Linear Algebra with C++ Template Metaprograms

A C++ technique called "template metaprograms" makes it possible for you to exploit the interpretive nature of the C++ template mechanism to write metaprograms that are interpreted at compile time and generate specialized algorithms as their output.

August 01, 1996
URL:http://www.drdobbs.com/cpp/linear-algebra-with-c-template-metaprogr/184409935

August 1996: Linear Algebra with Template Programs

Linear Algebra with C++ Template Metaprograms

Rapid linear algebra is just one use

Todd Veldhuizen and Kumaraswamy Ponnambalam

Todd is a graduate student in the Vision and Image Processing Group, and Kumaraswamy is a professor in the department of Systems Design Engineering, University of Waterloo. They can be contacted at [email protected].

C++ provides a number of advantages over C and Fortran. Since C++ is an object-oriented language, it offers a high level of abstraction and code reusability. C++ is also well-suited to writing numerical codes, since mathematical entities such as matrices and vectors can be treated as objects. The operator-overloading mechanism of C++ makes it possible to write equations in terms of matrices and vectors; for example, the matrix sum D=A+B+C can be written in C++ as D=A+B+C;. This represents an enormous advantage in clarity over C or Fortran, where numerical analysts must work at a much lower level of abstraction. So why hasn't the numerical community been migrating to C++?

Part of the reason is that a steep performance price must be paid to realize the benefits of C++. Performance losses of a factor of up to ten times have been reported when numerical codes were rewritten using C++ class libraries. This is not due to incompetence on the part of library developers, but rather limitations of C++ that make the language inherently inefficient for numerical computing.

Suppose, for example, you wanted to carry out a vector operation that involved adding three vectors; see Example 1(a). When you write code such as this, you want to generate a single loop, like Example 1(b), that evaluates the expression using all the vectors at once. But, due to the pairwise manner in which C++ evaluates expressions, this is not at all what happens.

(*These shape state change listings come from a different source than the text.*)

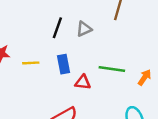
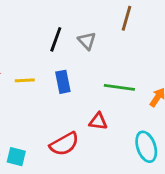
gray triangle: (84, 29) -> (87, 41), turned -49
red triangle: (83, 82) -> (98, 121), moved

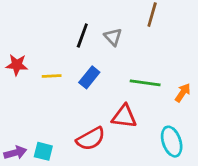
blue rectangle: (63, 82) -> (89, 77), turned 50
red triangle: (98, 121) -> (124, 116), size x1.4

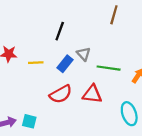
gray triangle: (113, 37) -> (84, 54), moved
red semicircle: (91, 139) -> (61, 94), moved

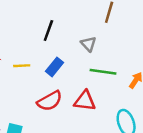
gray triangle: (84, 54) -> (88, 44), moved

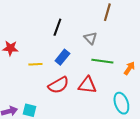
yellow line: (22, 66) -> (35, 64), moved

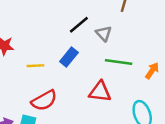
black line: (57, 27) -> (79, 25), moved, turned 30
red semicircle: (58, 85) -> (44, 100), moved

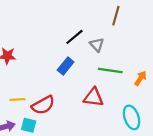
yellow line: (35, 66) -> (17, 100), moved

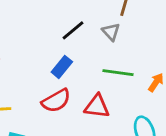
gray triangle: (97, 45) -> (111, 32), moved
red semicircle: (43, 105) -> (56, 101), moved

With a naive implementation of the class Vector, what really happens is something like Example 1(c). Two temporary vectors and three loops were required to evaluate an expression needing only one loop and no temporary vectors if hand coded! This is one reason why C++ has such severe performance problems for linear algebra.

A Solution

Algorithm specialization provides one way to overcome these performance problems. Algorithm specialization replaces general-purpose algorithms with much faster specialized versions. By generating specialized algorithms to carry out linear algebra operations, the performance problems of C++ can be overcome. Moreover, the object-oriented advantages of C++ are preserved.

Algorithm specialization usually requires a partial evaluator (see Partial Evaluation and Automatic Program Generation, by N.D. Jones et al., Prentice Hall, 1993), which specializes a program for a set of known parameters, such as matrix and vector sizes. However, partial evaluators introduce many problems. They are highly complex to implement and require language extensions to specify how far optimizations should be carried (for more details, refer to "Compiling Scientific Code Using Partial Evaluation," by A. Berlin and D. Weise, Computer, December 1990).

In this article, we'll describe a different approach using techniques that were partly developed while Todd was an intern at Rogue Wave Software.

A C++ technique called "template metaprograms" makes it possible to exploit the interpretive nature of the C++ template mechanism to write "meta" programs that are interpreted at compile time and generate specialized algorithms as their output. These metaprograms may be thought of as recipes that the compiler can follow to generate a specialized algorithm. This approach overcomes some of the problems with partial evaluation.

A metaprogram recipe consists of a set of code generation rules expressed as C++ template classes. We'll describe a library of recipes designed for common linear algebra operations on small, dense systems. When you write high-level, object-oriented code such as Example 2(a), the compiler follows the library for vector summation and translates the code into Example 2(b).

A second technique, called "expression templates," lets you unwind any complicated matrix or vector expression into a set of equations. Similar recipes have been designed for dot products, PLU factorizations, matrix products, and other operations.

Expression Templates

The basic notion of expression templates is that parse trees of expressions can be represented as C++ types by using recursive templates. As the accompanying text box entitled "A Simple Example of Recursive Templates" illustrates, a recursive template is simply a template that takes other templates as parameters.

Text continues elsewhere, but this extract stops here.